Marques Carolina S, Dufourq Emmanuel, Pereira Soraia, Santos Vanda F, Malafaia Elisabete
Centro de Estatística e Aplicações, Faculdade de Ciências, Universidade de Lisboa, Lisboa, Portugal.
African Institute for Mathematical Sciences, Muizenberg, South Africa.
PeerJ. 2025 Mar 26;13:e19116. doi: 10.7717/peerj.19116. eCollection 2025.
Classifying objects, such as taxonomic identification of fossils based on morphometric variables, is a time-consuming process. This task is further complicated by intra-class variability, which makes it ideal for automation via machine learning (ML) techniques. In this study, we compared six different ML techniques based on datasets with morphometric features used to classify isolated theropod teeth at both genus and higher taxonomic levels. Our model also intends to differentiate teeth from different positions on the tooth row (, lateral, mesial). These datasets present different challenges like over-representation of certain classes and missing measurements. Given the class imbalance, we evaluate the effect of different standardization and oversampling techniques on the classification process for different classification models. The obtained results show that some classification models are more sensitive to class imbalance than others. This study presents a novel comparative analysis of multi-class classification methods for theropod teeth, evaluating their performance across varying taxonomic levels and dataset balancing techniques. The aim of this study is to evaluate which ML methods are more suitable for the classification of isolated theropod teeth, providing recommendations on how to deal with imbalanced datasets using different standardization, oversampling, and classification tools. The trained models and applied standardizations are made publicly available, providing a resource for future studies to classify isolated theropod teeth. This open-access methodology will enable more reliable cross-study comparisons of fossil records.

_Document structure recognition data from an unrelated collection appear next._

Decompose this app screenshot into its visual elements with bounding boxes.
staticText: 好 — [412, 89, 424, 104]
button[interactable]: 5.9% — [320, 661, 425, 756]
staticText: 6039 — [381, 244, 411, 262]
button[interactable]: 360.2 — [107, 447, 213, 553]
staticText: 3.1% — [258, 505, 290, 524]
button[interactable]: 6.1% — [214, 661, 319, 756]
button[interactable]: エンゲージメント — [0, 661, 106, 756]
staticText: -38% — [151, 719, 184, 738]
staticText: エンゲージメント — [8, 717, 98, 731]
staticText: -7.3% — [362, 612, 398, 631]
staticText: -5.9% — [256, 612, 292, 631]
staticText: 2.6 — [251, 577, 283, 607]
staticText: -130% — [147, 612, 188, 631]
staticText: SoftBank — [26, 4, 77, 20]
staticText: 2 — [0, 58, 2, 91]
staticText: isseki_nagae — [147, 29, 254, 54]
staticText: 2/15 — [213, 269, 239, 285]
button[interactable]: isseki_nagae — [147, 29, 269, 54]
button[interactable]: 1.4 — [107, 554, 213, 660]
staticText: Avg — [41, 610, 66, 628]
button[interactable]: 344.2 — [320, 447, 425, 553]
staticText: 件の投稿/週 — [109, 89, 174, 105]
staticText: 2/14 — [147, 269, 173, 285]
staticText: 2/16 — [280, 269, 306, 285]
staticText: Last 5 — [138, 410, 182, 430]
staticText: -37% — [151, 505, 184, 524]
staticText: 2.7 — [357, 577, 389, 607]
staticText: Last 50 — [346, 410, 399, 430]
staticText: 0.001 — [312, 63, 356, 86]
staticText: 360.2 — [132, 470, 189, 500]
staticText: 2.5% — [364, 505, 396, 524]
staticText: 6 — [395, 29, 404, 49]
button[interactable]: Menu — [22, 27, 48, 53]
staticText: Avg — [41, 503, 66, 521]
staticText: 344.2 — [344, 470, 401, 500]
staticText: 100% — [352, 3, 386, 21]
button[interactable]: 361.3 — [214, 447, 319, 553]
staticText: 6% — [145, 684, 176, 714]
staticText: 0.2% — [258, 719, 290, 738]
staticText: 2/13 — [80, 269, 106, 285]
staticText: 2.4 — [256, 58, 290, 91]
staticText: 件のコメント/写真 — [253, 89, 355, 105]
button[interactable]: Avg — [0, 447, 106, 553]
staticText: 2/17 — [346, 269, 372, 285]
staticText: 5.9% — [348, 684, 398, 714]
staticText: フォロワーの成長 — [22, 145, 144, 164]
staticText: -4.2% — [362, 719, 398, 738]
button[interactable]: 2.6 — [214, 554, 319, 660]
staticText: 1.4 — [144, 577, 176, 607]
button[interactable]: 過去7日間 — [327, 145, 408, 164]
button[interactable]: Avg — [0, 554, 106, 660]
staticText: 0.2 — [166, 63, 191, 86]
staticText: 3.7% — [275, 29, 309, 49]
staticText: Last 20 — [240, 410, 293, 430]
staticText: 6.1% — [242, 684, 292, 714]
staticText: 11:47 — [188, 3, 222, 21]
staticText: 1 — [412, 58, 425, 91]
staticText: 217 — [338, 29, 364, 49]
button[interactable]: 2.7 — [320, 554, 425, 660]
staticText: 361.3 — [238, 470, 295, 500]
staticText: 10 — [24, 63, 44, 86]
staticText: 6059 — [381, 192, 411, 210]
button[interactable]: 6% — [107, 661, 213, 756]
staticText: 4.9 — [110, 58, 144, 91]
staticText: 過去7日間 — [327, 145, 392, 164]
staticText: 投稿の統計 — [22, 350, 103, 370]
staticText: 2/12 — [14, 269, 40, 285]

对物体进行分类,例如基于形态测量变量对化石进行分类鉴定,是一个耗时的过程。类内变异性使这项任务更加复杂,这使得通过机器学习(ML)技术实现自动化成为理想选择。在本研究中,我们基于具有形态特征的数据集,比较了六种不同的ML技术,这些数据集用于在属和更高分类级别对孤立的兽脚亚目恐龙牙齿进行分类。我们的模型还旨在区分来自齿列不同位置(如外侧、内侧)的牙齿。这些数据集呈现出不同的挑战,如某些类别的过度代表性和缺失测量值。鉴于类别不平衡,我们评估了不同标准化和过采样技术对不同分类模型分类过程的影响。所得结果表明,一些分类模型比其他模型对类别不平衡更敏感。本研究对兽脚亚目恐龙牙齿的多类分类方法进行了新颖的比较分析,评估了它们在不同分类级别和数据集平衡技术下的性能。本研究的目的是评估哪种ML方法更适合对孤立的兽脚亚目恐龙牙齿进行分类,为如何使用不同的标准化、过采样和分类工具处理不平衡数据集提供建议。经过训练的模型和应用的标准化方法已公开提供,为未来对孤立的兽脚亚目恐龙牙齿进行分类的研究提供了资源。这种开放获取的方法将使化石记录的跨研究比较更加可靠。